• _SOURCE DATA_:
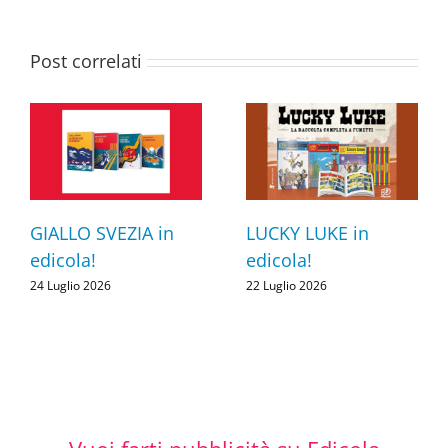
Post correlati
GIALLO SVEZIA in
LUCKY LUKE in
edicola!
edicola!
24 Luglio 2026
22 Luglio 2026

• _TASK TO CARRY OUT_: In the records above, return only the line that contains "LUCKY LUKE in" and every line after it through the last, exactly as they appear.

• _TASK RESPONSE_:
LUCKY LUKE in
edicola!
edicola!
24 Luglio 2026
22 Luglio 2026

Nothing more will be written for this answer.